By checking the Apache Spark web URL at http://localhost:19080/, it is now possible to see the application running. The following figure shows the ANN 1 application running as well as the previously completed executions:

By selecting one of the cluster host worker instances, it is possible to see a list of executors that actually carry out cluster processing for that worker:

Finally, by selecting one of the executors, it is possible to see its history and configuration as well as links to the log file and error information. At this level, with the log information provided, debugging is possible. These log files can be checked to process error messages:

The ANN 1 application provides the following output to show that it has reclassified the same input data correctly. The reclassification has been successful as each of the input patterns has been given the same label that it was trained with:

prediction > 0.1
prediction > 0.2
prediction > 0.3
prediction > 0.4
prediction > 0.5
prediction > 0.6

So, this shows that ANN training and test prediction will work with the same data. Now, we will train with the same data, but test with distorted or noisy data, an example of which we already demonstrated. This example can be found in the file called test_ann2.scala in your software package. It is very similar to the first example, so we will just demonstrate the changed code. The application is now called testann2:

object testann2 extends App

An extra set of testing data is created, after the ANN model has been created using the training data. This testing data contains noise:

 val tData1 = server + path + "close_square_test.img"
val tData2 = server + path + "close_triangle_test.img"
val tData3 = server + path + "lines_test.img"
val tData4 = server + path + "open_square_test.img"
val tData5 = server + path + "open_triangle_test.img"
val tData6 = server + path + "plus_test.img"

This data is processed into input arrays and partitioned for cluster processing:

 val rtData1 = sparkCxt.textFile(tData1).map(_.split(" ").map(_.toDouble)).collect
val rtData2 = sparkCxt.textFile(tData2).map(_.split(" ").map(_.toDouble)).collect
val rtData3 = sparkCxt.textFile(tData3).map(_.split(" ").map(_.toDouble)).collect
val rtData4 = sparkCxt.textFile(tData4).map(_.split(" ").map(_.toDouble)).collect
val rtData5 = sparkCxt.textFile(tData5).map(_.split(" ").map(_.toDouble)).collect
val rtData6 = sparkCxt.textFile(tData6).map(_.split(" ").map(_.toDouble)).collect
val tInputs = Array[Array[Double]] (
rtData1(0), rtData2(0), rtData3(0), rtData4(0), rtData5(0), rtData6(0) )

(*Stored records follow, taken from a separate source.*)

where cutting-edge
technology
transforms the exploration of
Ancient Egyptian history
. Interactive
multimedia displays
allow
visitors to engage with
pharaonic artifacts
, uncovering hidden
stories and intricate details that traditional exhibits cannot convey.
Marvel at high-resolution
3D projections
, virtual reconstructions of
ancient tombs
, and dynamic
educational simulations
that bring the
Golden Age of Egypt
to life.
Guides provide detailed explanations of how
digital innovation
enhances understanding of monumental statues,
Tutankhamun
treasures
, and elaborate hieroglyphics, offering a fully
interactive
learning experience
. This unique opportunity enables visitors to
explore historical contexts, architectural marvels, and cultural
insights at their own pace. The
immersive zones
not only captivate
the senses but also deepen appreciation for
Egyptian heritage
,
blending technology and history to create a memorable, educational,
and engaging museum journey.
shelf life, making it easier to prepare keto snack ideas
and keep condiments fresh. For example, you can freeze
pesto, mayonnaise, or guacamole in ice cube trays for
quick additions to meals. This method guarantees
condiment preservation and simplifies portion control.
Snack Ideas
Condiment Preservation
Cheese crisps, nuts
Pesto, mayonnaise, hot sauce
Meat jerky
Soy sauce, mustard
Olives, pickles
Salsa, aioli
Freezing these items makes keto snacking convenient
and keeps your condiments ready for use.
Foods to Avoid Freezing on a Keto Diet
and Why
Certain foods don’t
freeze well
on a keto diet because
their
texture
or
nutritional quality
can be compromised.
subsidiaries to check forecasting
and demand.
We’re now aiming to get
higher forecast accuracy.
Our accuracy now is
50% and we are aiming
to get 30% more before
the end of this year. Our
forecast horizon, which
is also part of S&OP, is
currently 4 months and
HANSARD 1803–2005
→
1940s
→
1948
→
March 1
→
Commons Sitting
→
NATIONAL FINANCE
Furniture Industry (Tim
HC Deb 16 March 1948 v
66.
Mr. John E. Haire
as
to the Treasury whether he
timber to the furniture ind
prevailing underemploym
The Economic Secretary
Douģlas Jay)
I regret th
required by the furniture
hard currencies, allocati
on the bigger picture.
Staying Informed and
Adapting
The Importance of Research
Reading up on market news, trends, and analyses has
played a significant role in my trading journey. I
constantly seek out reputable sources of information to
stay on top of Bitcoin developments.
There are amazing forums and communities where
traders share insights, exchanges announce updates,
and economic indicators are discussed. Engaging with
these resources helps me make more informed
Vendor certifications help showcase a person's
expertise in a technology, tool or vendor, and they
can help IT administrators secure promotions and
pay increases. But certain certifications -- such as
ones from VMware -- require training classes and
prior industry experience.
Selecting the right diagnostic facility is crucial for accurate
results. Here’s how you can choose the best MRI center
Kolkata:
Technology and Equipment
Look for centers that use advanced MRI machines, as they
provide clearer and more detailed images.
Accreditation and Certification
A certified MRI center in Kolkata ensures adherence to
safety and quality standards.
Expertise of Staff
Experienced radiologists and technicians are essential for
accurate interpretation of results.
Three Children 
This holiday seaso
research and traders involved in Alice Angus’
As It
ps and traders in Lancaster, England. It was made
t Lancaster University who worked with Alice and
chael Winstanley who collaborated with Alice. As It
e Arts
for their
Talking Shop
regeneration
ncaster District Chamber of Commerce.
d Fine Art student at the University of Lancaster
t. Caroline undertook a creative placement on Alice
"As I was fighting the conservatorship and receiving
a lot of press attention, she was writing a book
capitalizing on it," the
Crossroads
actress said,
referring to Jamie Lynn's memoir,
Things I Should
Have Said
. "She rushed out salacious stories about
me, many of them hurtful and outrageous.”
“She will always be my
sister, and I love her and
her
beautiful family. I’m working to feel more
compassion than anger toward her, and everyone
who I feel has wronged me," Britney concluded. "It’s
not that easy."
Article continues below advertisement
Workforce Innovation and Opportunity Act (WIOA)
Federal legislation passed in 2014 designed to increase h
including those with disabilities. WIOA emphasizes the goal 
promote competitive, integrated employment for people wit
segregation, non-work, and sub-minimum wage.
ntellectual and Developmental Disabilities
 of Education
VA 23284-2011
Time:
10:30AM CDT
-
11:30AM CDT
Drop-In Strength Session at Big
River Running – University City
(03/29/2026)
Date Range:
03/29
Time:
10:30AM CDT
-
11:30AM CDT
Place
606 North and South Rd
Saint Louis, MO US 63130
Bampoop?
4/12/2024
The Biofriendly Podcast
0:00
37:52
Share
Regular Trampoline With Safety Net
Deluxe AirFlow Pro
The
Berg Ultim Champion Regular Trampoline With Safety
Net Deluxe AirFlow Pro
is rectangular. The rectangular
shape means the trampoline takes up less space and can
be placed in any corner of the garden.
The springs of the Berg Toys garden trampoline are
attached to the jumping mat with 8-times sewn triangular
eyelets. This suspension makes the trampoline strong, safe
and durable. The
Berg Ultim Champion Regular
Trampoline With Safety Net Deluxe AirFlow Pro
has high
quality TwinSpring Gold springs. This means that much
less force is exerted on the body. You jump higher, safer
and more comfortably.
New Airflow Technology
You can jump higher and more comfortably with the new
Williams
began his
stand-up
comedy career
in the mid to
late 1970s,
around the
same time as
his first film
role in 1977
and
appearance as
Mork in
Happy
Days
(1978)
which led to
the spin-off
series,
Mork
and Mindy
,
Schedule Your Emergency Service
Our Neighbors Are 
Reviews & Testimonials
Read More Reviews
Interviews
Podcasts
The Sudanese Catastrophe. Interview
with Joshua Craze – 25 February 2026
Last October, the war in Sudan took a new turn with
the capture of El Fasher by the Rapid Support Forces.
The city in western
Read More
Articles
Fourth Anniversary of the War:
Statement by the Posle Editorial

val rTestPredictData = tInputs.map{ case(features) => ( Vectors.dense(features) ) }
val rddTestPredictData = sparkCxt.parallelize( rTestPredictData )

It is then used to generate label predictions in the same way as the first example. If the model classifies the data correctly, then the same label values should be printed from 0.1 to 0.6:

 val testPredictions = annModel.predict( rddTestPredictData )
testPredictions.toArray().foreach( value => println( "test prediction > " + value ) )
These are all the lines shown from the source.